TASK INPUT Block Start
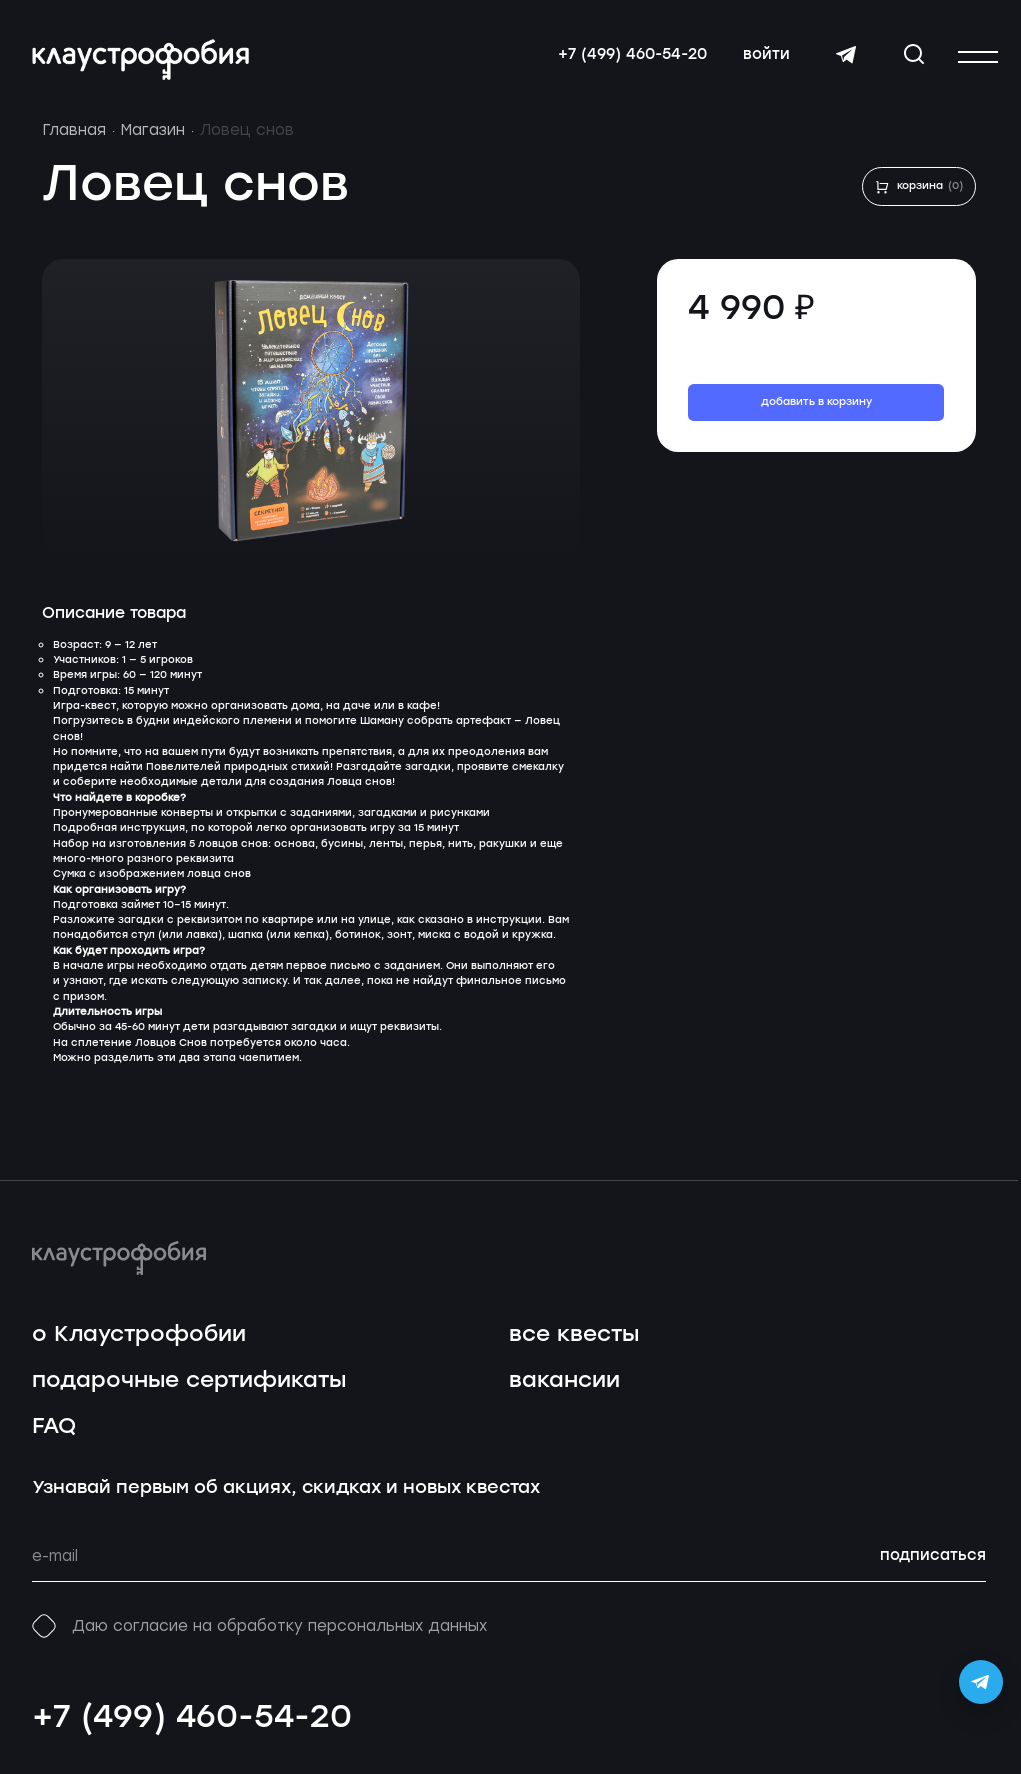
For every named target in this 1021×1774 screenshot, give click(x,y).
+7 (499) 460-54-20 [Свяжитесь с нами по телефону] (632, 55)
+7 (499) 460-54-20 (192, 1718)
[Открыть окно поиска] (914, 54)
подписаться (933, 1556)
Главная (74, 130)
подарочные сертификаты (189, 1380)
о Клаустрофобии (139, 1334)
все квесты (574, 1334)
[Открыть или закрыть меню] (978, 57)
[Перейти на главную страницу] (140, 59)
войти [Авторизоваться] (766, 55)
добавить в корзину (816, 402)
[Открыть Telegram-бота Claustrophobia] (981, 1682)
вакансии (564, 1380)
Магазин (153, 130)
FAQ (54, 1426)
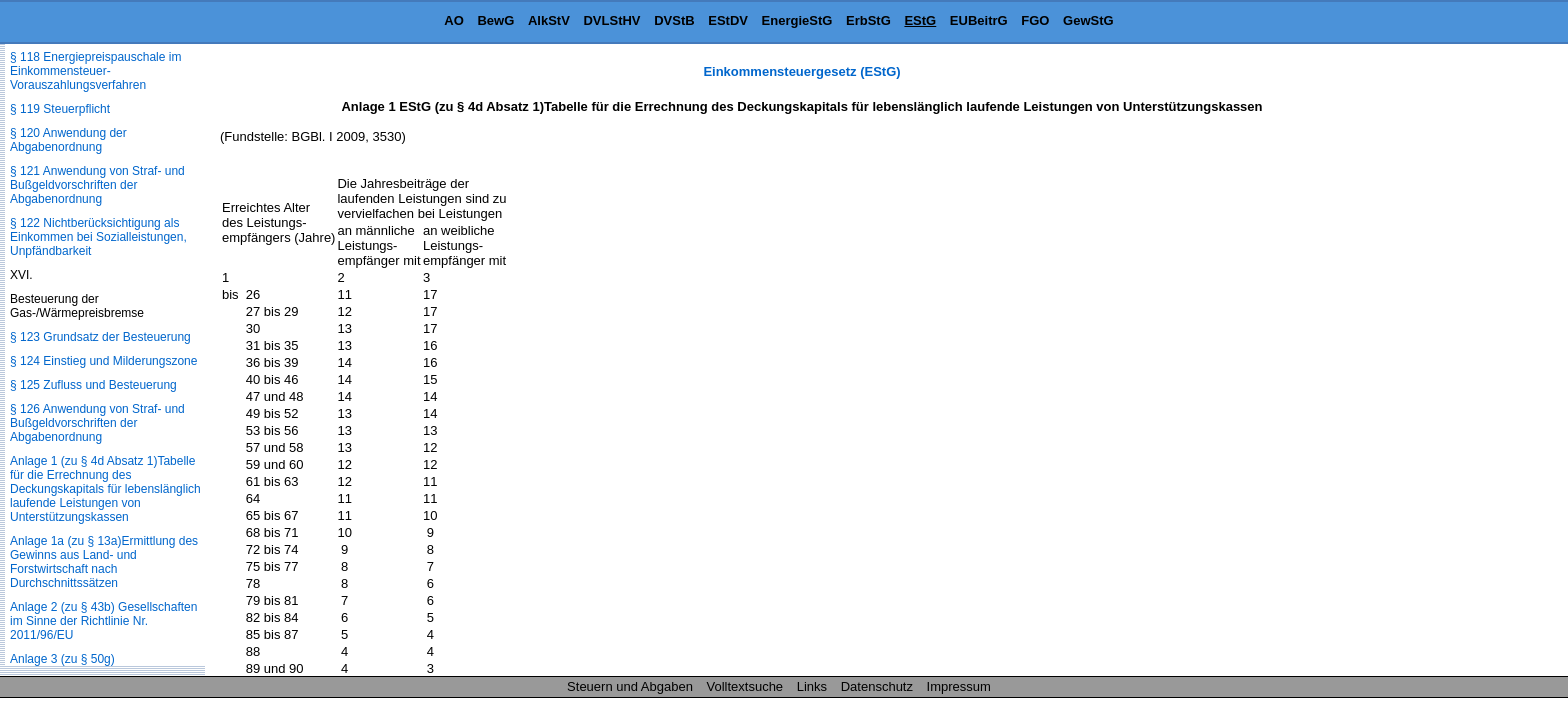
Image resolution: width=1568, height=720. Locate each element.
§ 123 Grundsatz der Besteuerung (100, 337)
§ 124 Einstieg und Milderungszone (103, 361)
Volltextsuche (745, 686)
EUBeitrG (979, 20)
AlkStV (549, 20)
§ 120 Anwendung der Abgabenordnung (68, 140)
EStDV (728, 20)
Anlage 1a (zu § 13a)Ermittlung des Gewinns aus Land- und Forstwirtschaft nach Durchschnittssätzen (104, 562)
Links (812, 686)
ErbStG (868, 20)
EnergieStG (797, 20)
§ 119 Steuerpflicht (60, 109)
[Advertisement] (1468, 364)
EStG (920, 20)
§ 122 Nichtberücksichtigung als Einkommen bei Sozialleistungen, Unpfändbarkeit (98, 237)
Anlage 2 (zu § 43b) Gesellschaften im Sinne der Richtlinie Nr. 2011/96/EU (103, 621)
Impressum (959, 686)
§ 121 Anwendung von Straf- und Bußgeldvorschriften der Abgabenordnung (97, 185)
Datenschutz (877, 686)
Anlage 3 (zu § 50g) (62, 659)
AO (454, 20)
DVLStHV (611, 20)
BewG (495, 20)
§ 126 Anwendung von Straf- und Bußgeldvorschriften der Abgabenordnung (97, 423)
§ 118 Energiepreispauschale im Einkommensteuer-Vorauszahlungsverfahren (95, 71)
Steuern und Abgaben (630, 686)
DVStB (674, 20)
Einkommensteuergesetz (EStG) (801, 71)
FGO (1035, 20)
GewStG (1088, 20)
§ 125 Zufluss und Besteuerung (93, 385)
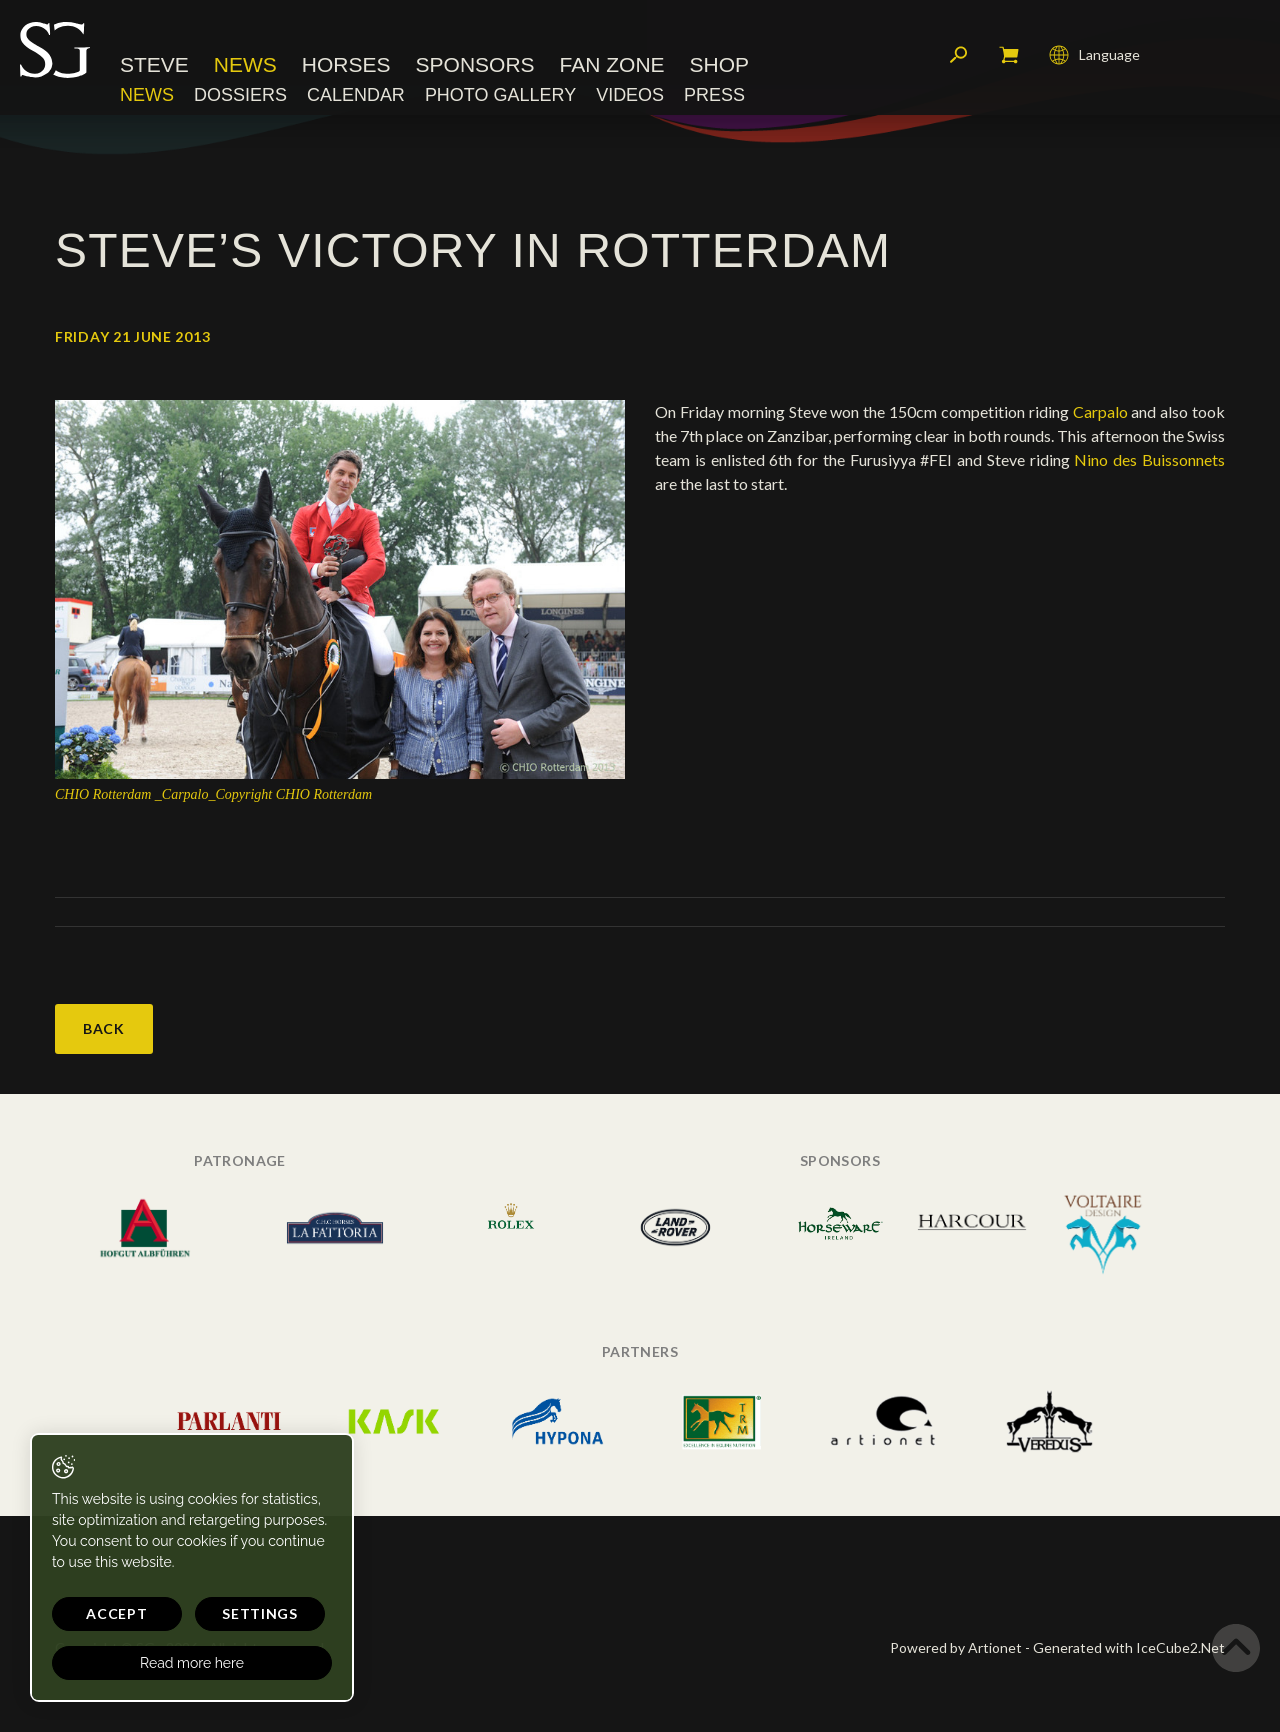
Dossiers (240, 95)
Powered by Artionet (956, 1647)
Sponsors (475, 64)
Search (959, 55)
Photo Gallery (500, 95)
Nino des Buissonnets (1149, 459)
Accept (116, 1613)
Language (1094, 55)
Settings (260, 1613)
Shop (720, 64)
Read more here (192, 1663)
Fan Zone (612, 64)
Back (104, 1028)
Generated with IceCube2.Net (1129, 1647)
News (245, 64)
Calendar (356, 95)
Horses (346, 64)
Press (714, 95)
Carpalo (1100, 411)
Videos (630, 95)
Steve (154, 64)
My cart (1009, 55)
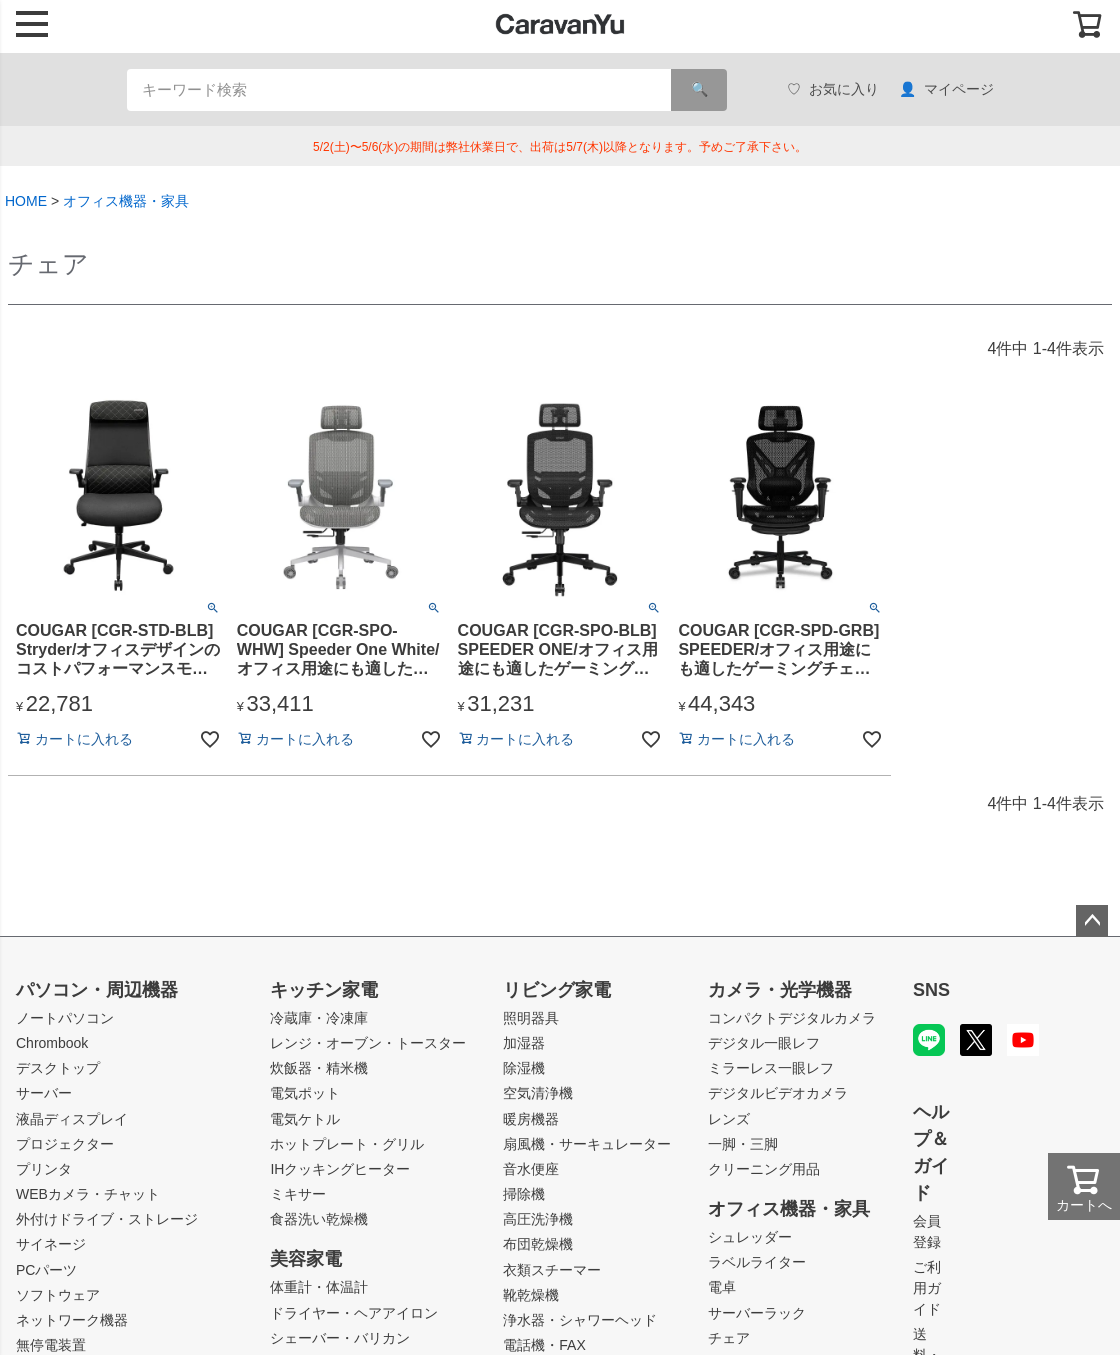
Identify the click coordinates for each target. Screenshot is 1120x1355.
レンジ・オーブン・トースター (368, 1043)
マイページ (946, 89)
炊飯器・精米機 (319, 1068)
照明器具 (531, 1018)
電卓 (722, 1287)
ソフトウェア (58, 1295)
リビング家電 (557, 990)
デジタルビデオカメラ (778, 1093)
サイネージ (51, 1244)
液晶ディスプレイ (72, 1119)
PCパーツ (46, 1270)
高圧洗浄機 (538, 1219)
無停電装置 (51, 1345)
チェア (729, 1338)
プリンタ (44, 1169)
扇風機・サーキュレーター (587, 1144)
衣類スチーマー (552, 1270)
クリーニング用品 (764, 1169)
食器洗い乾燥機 (319, 1219)
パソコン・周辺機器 (97, 990)
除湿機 (524, 1068)
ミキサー (298, 1194)
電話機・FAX (544, 1345)
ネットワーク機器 (72, 1320)
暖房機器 (531, 1119)
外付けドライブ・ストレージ (107, 1219)
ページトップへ (1092, 921)
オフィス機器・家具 (126, 201)
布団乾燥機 (538, 1244)
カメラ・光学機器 (780, 990)
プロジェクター (65, 1144)
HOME (26, 201)
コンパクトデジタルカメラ (792, 1018)
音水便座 (531, 1169)
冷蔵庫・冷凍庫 (319, 1018)
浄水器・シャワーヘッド (580, 1320)
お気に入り (833, 89)
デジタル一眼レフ (764, 1043)
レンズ (729, 1119)
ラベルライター (757, 1262)
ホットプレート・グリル (347, 1144)
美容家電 (306, 1259)
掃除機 (524, 1194)
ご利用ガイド (927, 1288)
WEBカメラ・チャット (88, 1194)
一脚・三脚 (743, 1144)
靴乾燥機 (531, 1295)
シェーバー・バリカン (340, 1338)
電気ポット (305, 1093)
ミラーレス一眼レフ (771, 1068)
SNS (931, 990)
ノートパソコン (65, 1018)
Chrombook (52, 1043)
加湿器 (524, 1043)
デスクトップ (58, 1068)
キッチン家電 (324, 990)
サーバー (44, 1093)
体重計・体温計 (319, 1287)
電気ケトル (305, 1119)
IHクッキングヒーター (340, 1169)
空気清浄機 (538, 1093)
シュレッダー (750, 1237)
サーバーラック (757, 1313)
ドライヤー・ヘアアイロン (354, 1313)
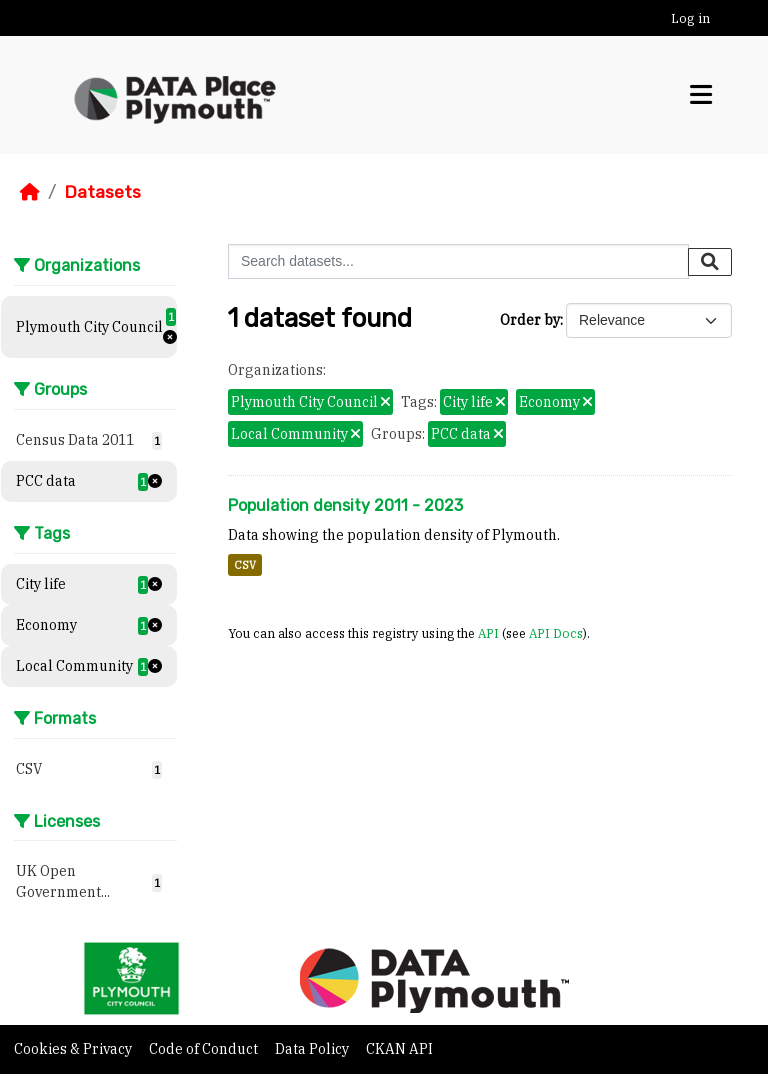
TASK INPUT Block End
• TASK PROMPT: Only one thing is wanted here, an exact copy of the lines from the first line above through the line containing "[Открыть Telegram-бота Claustrophobia]", minus any picture.

• FINAL ANSWER:
For every named target in this 1021×1774 screenshot, give click(x,y).
+7 (499) 460-54-20 [Свяжитесь с нами по телефону] (632, 55)
+7 (499) 460-54-20 (192, 1718)
[Открыть окно поиска] (914, 54)
подписаться (933, 1556)
Главная (74, 130)
подарочные сертификаты (189, 1380)
о Клаустрофобии (139, 1334)
все квесты (574, 1334)
[Открыть или закрыть меню] (978, 57)
[Перейти на главную страницу] (140, 59)
войти [Авторизоваться] (766, 55)
добавить в корзину (816, 402)
[Открыть Telegram-бота Claustrophobia] (981, 1682)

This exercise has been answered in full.